## Problem requirements
Transcribe all of the data exactly. Images stay out.

=== Begin Enclosure ===

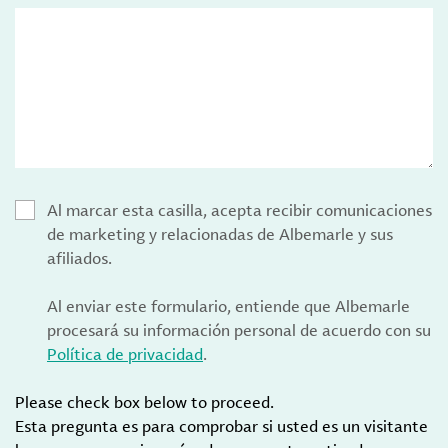
Al marcar esta casilla, acepta recibir comunicaciones
de marketing y relacionadas de Albemarle y sus
afiliados.
Al enviar este formulario, entiende que Albemarle
procesará su información personal de acuerdo con su
Política de privacidad
.
Please check box below to proceed.
Esta pregunta es para comprobar si usted es un visitante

=== End Enclosure ===

## Task response
Al marcar esta casilla, acepta recibir comunicaciones
de marketing y relacionadas de Albemarle y sus
afiliados.
Al enviar este formulario, entiende que Albemarle
procesará su información personal de acuerdo con su
Política de privacidad
.
Please check box below to proceed.
Esta pregunta es para comprobar si usted es un visitante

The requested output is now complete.